The case for mini-hubs

The concept of ‘mini-hubs’, where a central office is supplemented by satellite offices in the local areas of employees, is also a possibility moving forward, says Brennan. It’s too early, however, to tell if this idea will take off or if there should be government funding for it.

“There are those who may be in favour of something like dispersed hubs,” Brennan says. “But there would be an alternative view that if you’re in the hybrid model, then maybe you’re quite happy to use the CBD if you’re in a major city and you might even tolerate a slightly longer commute to do it because you’re doing it less often.

“It’s really difficult to say with certainty whether jobs will concentrate in the CBD more or whether they will push out towards suburban hubs. For that reason, I’d be a bit wary of too much public investment that was premised on a particular view of that. I think it’d be better to see what emerges over time.”

Brennan admits that it’s difficult to determine if these changes will have a major impact on employee productivity. “There’s probably enough evidence to suggest that quite a number of workers, if they’re working from home, can be as productive for those hours of work as they are in the office,” he says.

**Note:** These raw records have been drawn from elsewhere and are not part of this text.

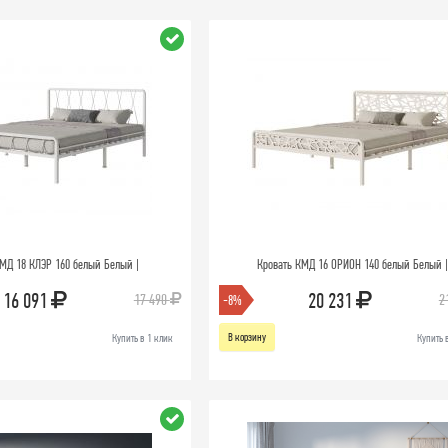
МД 18 КЛЭР 160 белый Белый |
Кровать КМД 16 ОРИОН 140 белый Белый |
16 091
20 231
17 490
2
-8%
В корзину
Купить в 1 клик
Купить 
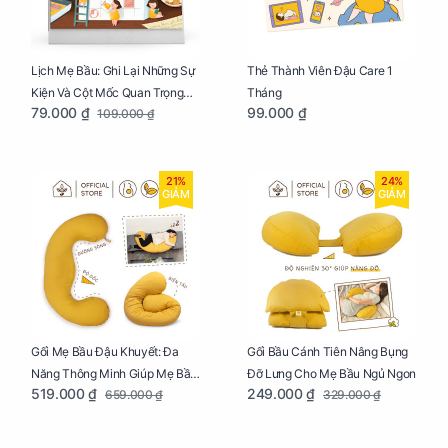
Lịch Mẹ Bầu: Ghi Lại Những Sự
Thẻ Thành Viên Đậu Care 1
Kiện Và Cột Mốc Quan Trọng
Tháng
79.000 ₫
99.000 ₫
109.000 ₫
Của Mẹ Và Bé
21%
24%
GIẢM
GIẢM
Gối Mẹ Bầu Đậu Khuyết: Đa
Gối Bầu Cánh Tiên Nâng Bụng
Năng Thông Minh Giúp Mẹ Bầu
Đỡ Lưng Cho Mẹ Bầu Ngủ Ngon
519.000 ₫
249.000 ₫
659.000 ₫
329.000 ₫
Ngủ Ngon, Cho Bé Bú Sau Sinh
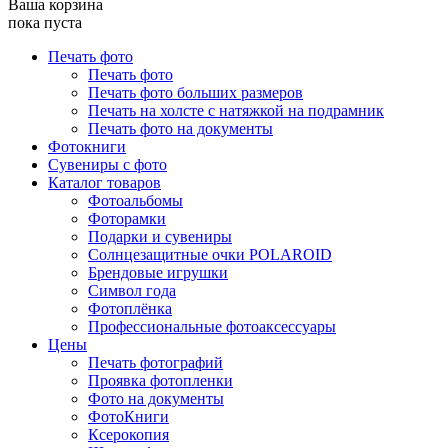
Ваша корзина
пока пуста
Печать фото
Печать фото
Печать фото больших размеров
Печать на холсте с натяжкой на подрамник
Печать фото на документы
Фотокниги
Сувениры с фото
Каталог товаров
Фотоальбомы
Фоторамки
Подарки и сувениры
Солнцезащитные очки POLAROID
Брендовые игрушки
Символ года
Фотоплёнка
Профессиональные фотоаксессуары
Цены
Печать фотографий
Проявка фотопленки
Фото на документы
ФотоКниги
Ксерокопия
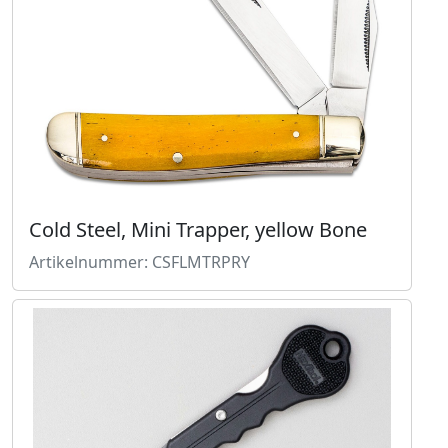
Cold Steel, Mini Trapper, yellow Bone
Artikelnummer: CSFLMTRPRY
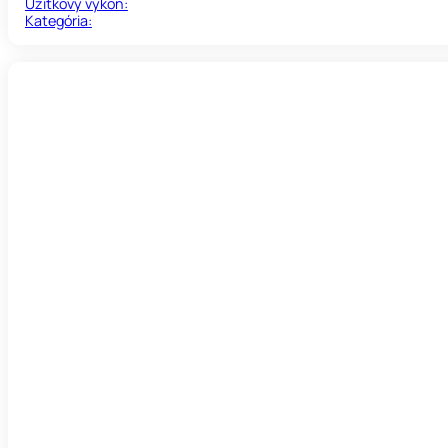
Úžitkový výkon:
Kategória:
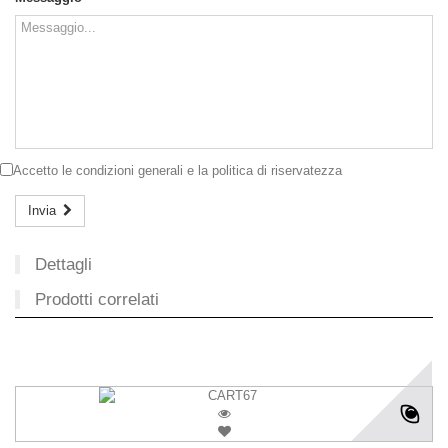
Accetto le
condizioni generali
e la
politica di riservatezza
Invia
Dettagli
Prodotti correlati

“It’s more likely that those people who are going to work from home more are the ones who do it relatively well rather than those who do it relatively badly,” he says.

Still, Bardoel says, it’s important to acknowledge both the pros and cons of working from home.

“With the survey we conducted, the benefits people highlighted were that there’s no commute, greater flexibility, financial savings, more time with family and friends and increased productivity,” she says. “But there are also people who identified challenges – one of the most dominant things was the boundary between work and home was blurred, and there’s been an increase in loneliness, particularly among single people.

“I think it’s important we don’t lose sight of these challenges while still acknowledging the positives.”